🤖 AI Summary
This work addresses the challenge of efficient and reliable decoding of CSS-type quantum low-density parity-check (qLDPC) codes over erasure channels by proposing a Quantum Maxwell Erasure Decoder. The method integrates a bounded-guess peeling algorithm, symbolic guess tracking, and constraint-aware check elimination to effectively eliminate erroneous guesses. By introducing an adjustable guess budget mechanism, it achieves a flexible trade-off between decoding complexity and performance: under an unbounded budget, it attains maximum-likelihood performance, while with a constant budget, it enables linear-time decoding that closely approaches optimal performance. Theoretical analysis establishes asymptotic performance guarantees, and experiments on bivariate bicycle codes and quantum Tanner codes demonstrate superior decoding efficacy.
📝 Abstract
We introduce a quantum Maxwell erasure decoder for CSS quantum low-density parity-check (qLDPC) codes that extends peeling with bounded guessing.

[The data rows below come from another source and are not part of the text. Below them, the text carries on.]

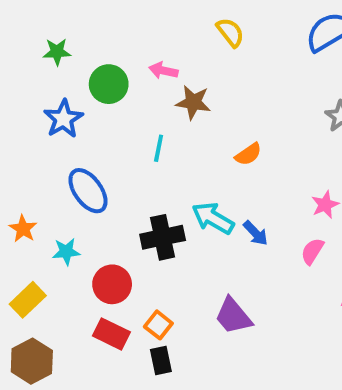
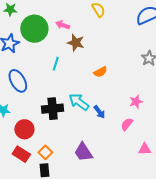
green circle: (109, 84) -> (34, 29), size x1.4

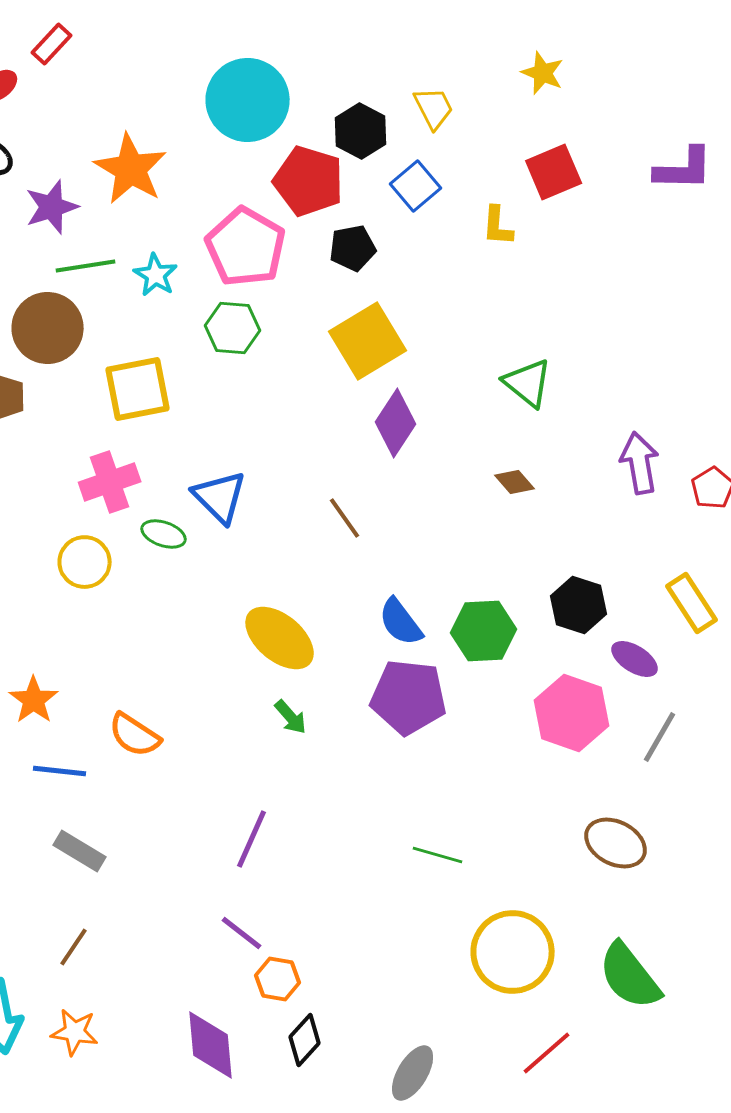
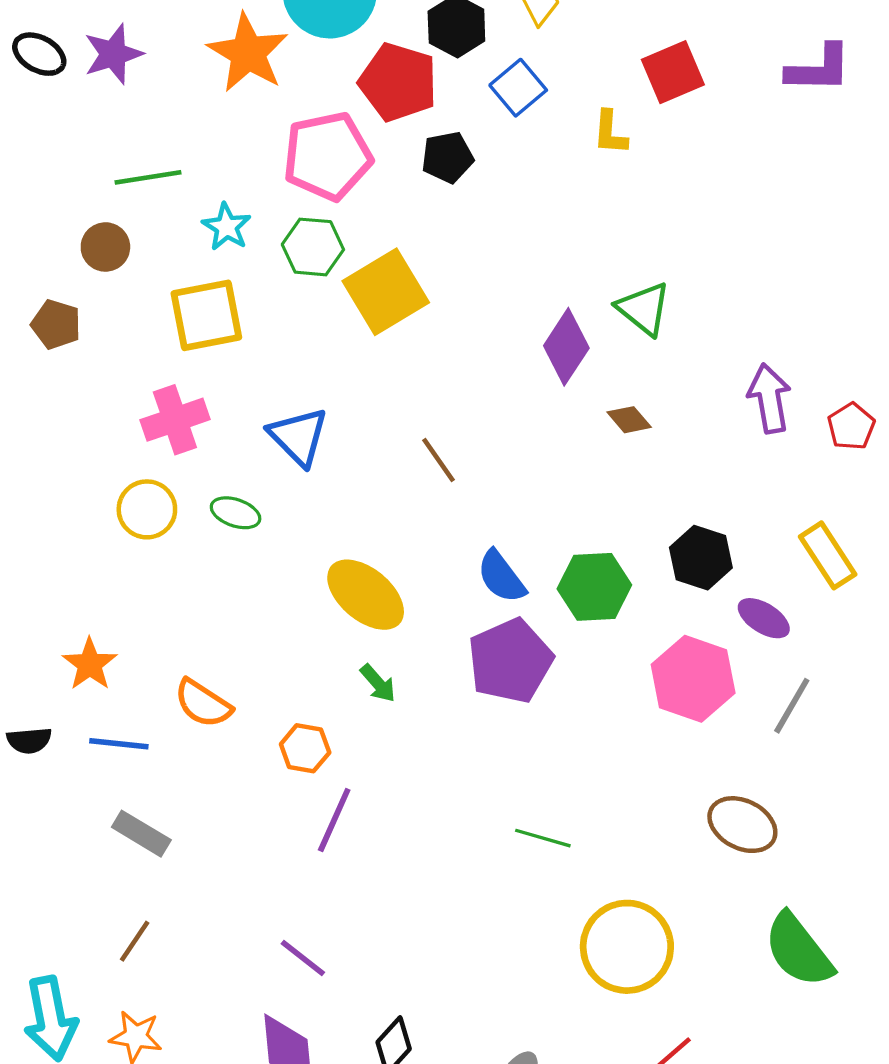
orange star: (131, 169) -> (248, 53), moved
purple star: (52, 207) -> (113, 54), moved
pink pentagon: (246, 247) -> (327, 156), turned 30
cyan star: (156, 275) -> (227, 227), moved
brown circle: (48, 328) -> (105, 247), size x0.6
yellow square: (368, 341) -> (386, 292), moved
purple diamond: (396, 423) -> (566, 347), moved
green ellipse: (164, 534) -> (236, 513), moved
purple pentagon: (409, 697) -> (510, 661), turned -30
purple line: (242, 933) -> (303, 958), moved
green semicircle: (630, 976) -> (799, 950), moved
orange hexagon: (278, 979) -> (305, 748), moved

Guesses are tracked symbolically and can be eliminated by restrictive checks, giving a tunable tradeoff between complexity and performance via a guessing budget: an unconstrained budget recovers Maximum-Likelihood (ML) performance, while a constant budget yields linear-time decoding and approximates ML. We provide theoretical guarantees on asymptotic performance and demonstrate strong performance on bivariate bicycle and quantum Tanner codes.